Explaining what a backend developer does in his day-to-day job that’s one thing. Trying to explain what APIs are and how they work can shut any conversation down. The explanation that when a user clicks a button, a lot of logic happens in the background does not fully cover it. So for once and for all, let’s explain their history and importance.

An API or Application Programming Interface is the principal of a well-documented set of publicly addressable "entry points" for building and integrating application software. It is often referred to as a contract between a provider and a client.

Typically data is stored on a server, and to be able to retrieve that data, we expose a set of endpoints or, in other words, an API.

The history of APIs 

APIs have been around as long as computing, but web APIs, as we know them now, originated when e-commerce took off around 2000.

As soon as the first ".com bubble" burst, platforms were looking for innovative ways to syndicate products across e-commerce websites, and web APIs, built on the back of existing HTTP infrastructure, proved to be the right tool for the job.

At the time, the API playing field was dominated by three companies: Salesforce, eBay, and Amazon. These companies are, to this day, very powerful and remain leaders in e-commerce.

In 2004, a shift in the API landscape began to emerge. Salesforce, eBay, and Amazon continued to iterate and evolve their own API efforts, but a new breed of API providers started to pop up. APIs were no longer only used for commercial value only but became lucrative platforms, with Facebook and Twitter as the most known examples.

As social platforms kept growing, a new transformation took place. In 2006, Amazon started offering basic cloud services. Amazon S3 and EC2 were released and changed everything. These 2 services demonstrated that web APIs could be used to generate revenue.

The next change in how we use APIs was in 2007 when Apple released the first iPhone. This opened a new world of mobile applications and how we interacted with mobile devices. Google responded by launching Google Maps, which started a wave of API-first startups.

In 2009, with the launch of the first iPad, icapps came into the picture as the first company in Belgium to launch an iPad application in the App Store.

In the evolution of IoT, a new generation of devices communicating with APIs via the cloud is being developed. These devices have new requirements which lead to next-generation APIs.

Different Web API services

There are 3 main types of API services, each with its own benefits and drawbacks.


SOAP, or Simple Object Access Protocol, was mainly used before the existence of REST. It originates from the need for communication between different platforms or programming languages.

The main downfall of SOAP, and the reason REST originated, was its bad performance. The transfer of complex XML data tends to be slow and requires more bandwidth.
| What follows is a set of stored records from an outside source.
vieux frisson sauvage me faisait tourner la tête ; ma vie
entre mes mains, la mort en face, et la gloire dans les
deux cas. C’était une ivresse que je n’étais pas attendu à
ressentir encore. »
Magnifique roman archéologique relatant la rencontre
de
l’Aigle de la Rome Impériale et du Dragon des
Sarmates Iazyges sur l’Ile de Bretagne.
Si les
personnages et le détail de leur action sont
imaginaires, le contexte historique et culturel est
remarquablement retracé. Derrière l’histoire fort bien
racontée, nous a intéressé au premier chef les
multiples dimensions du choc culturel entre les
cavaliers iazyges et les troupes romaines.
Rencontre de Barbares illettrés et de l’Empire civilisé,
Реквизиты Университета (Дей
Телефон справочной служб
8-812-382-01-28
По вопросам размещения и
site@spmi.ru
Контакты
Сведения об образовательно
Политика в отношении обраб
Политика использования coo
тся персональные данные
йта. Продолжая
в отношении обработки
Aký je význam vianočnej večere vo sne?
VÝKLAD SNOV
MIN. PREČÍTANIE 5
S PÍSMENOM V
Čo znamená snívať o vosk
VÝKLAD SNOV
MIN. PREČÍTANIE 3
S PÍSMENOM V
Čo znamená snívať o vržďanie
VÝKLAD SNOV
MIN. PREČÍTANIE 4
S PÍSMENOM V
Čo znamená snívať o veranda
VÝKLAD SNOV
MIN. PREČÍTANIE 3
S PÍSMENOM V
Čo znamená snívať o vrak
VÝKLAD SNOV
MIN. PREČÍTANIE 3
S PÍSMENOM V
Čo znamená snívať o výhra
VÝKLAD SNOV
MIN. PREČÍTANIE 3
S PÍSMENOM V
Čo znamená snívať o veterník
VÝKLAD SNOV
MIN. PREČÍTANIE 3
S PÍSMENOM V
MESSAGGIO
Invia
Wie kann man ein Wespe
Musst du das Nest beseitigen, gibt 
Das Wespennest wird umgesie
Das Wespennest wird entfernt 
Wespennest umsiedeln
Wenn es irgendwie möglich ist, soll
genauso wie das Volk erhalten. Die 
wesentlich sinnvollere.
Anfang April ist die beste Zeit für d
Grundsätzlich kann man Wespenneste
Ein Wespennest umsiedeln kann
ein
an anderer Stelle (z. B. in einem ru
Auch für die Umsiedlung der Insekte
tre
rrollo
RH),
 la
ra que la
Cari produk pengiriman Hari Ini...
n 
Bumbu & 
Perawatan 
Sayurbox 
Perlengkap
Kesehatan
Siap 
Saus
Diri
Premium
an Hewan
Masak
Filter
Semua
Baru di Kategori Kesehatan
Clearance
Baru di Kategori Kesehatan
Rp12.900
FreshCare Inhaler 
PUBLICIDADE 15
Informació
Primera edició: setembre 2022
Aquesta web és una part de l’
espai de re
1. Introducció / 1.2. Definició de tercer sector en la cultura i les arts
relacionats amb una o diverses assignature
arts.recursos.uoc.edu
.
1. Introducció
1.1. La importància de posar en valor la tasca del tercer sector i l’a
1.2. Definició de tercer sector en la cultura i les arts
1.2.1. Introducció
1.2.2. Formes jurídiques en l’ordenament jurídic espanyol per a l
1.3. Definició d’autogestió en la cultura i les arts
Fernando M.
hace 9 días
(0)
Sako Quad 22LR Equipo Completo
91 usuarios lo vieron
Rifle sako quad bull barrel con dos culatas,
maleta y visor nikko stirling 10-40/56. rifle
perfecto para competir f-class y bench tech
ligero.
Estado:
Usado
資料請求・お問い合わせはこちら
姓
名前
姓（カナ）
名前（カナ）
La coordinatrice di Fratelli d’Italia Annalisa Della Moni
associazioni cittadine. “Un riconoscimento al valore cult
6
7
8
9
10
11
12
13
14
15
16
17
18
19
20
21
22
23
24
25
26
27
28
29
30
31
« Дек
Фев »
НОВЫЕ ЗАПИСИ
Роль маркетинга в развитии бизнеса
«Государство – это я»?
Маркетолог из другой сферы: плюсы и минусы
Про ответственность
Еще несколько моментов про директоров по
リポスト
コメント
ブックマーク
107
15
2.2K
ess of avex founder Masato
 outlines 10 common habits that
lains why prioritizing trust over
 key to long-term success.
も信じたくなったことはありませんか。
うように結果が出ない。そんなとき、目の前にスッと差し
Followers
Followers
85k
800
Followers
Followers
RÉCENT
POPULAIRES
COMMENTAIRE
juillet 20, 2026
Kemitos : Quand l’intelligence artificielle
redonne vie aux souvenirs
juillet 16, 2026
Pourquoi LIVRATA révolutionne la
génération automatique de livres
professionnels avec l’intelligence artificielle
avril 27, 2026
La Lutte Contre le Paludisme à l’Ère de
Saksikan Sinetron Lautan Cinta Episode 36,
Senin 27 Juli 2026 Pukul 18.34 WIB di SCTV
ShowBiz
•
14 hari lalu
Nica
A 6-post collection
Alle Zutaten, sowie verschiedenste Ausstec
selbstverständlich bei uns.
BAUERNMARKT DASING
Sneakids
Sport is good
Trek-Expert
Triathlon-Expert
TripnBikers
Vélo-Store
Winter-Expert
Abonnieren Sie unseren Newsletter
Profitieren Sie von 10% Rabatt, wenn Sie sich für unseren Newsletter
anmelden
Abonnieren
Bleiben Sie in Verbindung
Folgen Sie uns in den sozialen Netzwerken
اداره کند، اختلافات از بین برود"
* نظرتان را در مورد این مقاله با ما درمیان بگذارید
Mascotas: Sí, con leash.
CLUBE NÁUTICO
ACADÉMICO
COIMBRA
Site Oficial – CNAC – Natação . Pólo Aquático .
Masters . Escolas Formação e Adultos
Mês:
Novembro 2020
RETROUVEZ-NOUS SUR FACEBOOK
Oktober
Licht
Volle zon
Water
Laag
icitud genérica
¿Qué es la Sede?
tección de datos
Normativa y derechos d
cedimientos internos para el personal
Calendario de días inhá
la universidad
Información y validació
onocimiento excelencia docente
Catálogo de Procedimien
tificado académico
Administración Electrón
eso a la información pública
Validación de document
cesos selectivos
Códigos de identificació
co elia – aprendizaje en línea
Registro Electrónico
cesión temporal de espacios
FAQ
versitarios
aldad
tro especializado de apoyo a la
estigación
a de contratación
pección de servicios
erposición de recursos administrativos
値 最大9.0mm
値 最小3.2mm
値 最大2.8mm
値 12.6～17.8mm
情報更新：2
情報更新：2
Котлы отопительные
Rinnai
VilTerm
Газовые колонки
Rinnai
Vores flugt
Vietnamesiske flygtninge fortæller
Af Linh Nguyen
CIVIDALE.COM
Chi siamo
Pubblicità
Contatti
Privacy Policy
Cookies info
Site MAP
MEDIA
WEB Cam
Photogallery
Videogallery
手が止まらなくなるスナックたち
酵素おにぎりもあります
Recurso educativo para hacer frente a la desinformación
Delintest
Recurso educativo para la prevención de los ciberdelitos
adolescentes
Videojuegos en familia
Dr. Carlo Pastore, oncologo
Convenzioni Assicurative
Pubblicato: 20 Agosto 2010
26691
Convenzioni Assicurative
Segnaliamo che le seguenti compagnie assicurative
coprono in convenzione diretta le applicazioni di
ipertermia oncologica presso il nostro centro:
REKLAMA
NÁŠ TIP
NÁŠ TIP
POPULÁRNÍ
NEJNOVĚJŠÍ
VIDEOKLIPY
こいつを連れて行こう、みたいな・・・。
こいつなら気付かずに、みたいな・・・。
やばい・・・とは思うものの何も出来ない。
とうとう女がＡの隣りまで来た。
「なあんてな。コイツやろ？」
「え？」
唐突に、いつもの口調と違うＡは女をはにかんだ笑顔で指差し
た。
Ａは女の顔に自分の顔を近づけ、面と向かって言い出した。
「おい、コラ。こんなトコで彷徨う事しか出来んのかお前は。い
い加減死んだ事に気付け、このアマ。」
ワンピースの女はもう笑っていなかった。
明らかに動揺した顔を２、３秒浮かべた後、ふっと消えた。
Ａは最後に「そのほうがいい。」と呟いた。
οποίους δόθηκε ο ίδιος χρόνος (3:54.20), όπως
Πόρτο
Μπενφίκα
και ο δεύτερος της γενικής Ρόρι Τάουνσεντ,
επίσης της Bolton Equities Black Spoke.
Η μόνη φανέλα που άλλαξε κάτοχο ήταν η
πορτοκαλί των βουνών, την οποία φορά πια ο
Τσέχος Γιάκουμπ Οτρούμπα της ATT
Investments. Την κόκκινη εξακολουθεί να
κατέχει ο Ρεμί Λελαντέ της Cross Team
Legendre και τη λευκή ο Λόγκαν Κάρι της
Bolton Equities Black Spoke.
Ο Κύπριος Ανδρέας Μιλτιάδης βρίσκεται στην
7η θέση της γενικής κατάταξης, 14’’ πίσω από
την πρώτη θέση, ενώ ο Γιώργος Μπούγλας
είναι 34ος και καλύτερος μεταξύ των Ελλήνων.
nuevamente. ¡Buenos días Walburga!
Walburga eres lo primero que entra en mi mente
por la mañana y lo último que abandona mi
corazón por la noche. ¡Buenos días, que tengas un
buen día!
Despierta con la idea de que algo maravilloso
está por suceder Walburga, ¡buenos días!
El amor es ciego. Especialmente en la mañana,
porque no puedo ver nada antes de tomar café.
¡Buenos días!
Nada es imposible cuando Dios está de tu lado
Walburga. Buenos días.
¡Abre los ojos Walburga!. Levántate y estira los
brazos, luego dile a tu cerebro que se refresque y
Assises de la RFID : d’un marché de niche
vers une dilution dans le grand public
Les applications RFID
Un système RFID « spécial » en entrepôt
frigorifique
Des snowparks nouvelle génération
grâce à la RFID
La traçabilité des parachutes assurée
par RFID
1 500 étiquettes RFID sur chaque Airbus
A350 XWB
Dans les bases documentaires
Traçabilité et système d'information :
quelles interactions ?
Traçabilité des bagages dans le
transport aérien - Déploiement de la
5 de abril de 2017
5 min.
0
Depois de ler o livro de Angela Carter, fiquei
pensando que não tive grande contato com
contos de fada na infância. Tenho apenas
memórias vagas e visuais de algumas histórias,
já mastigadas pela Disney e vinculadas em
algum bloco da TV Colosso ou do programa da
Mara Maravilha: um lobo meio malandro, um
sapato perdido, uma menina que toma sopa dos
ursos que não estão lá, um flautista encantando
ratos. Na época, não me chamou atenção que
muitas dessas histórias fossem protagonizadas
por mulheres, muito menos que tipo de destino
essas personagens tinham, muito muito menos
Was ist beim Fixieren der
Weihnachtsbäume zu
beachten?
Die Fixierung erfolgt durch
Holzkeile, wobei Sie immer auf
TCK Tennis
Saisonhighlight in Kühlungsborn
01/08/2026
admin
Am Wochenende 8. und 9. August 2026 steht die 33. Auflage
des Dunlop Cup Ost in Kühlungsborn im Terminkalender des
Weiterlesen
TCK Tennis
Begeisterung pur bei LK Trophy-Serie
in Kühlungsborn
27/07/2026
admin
REST, or Representational State Transfer, is unlike SOAP, an API design architecture. This allows greater flexibility of formats.


GraphQL is the newest kid on the block. Like REST, it is a design architecture for APIs. The primary difference is that GraphQL does not work with dedicated resources. Instead, every request or query needs to define what data it needs. The benefit is that only 1 API call is needed, and only the requested data is returned. So there is no unnecessary bandwidth used.

APIs by icapps

At icapps, we choose the right tools for the job; this is an integral part of our analysis, as every project has its challenges. In almost all cases, this results in a custom REST API for projects. With the fast evolution of APIs/projects comes the drawback of legacy code; our challenge is to use modern tools so that there is zero impact on customers.

Keep your eyes and ears open for our blog about how we put performance in front while developing applications.

What will the future bring for APIs?

    We aim to help companies in their digital transformations; step by step, we automate services by writing custom APIs when necessary. This is not a one-day job, and it takes time and thorough analysis together with the customer.

    We believe it is important to use the right setup for each project. Some projects may benefit from a service-orientated approach, others from a microservice setup instead of the default API setup.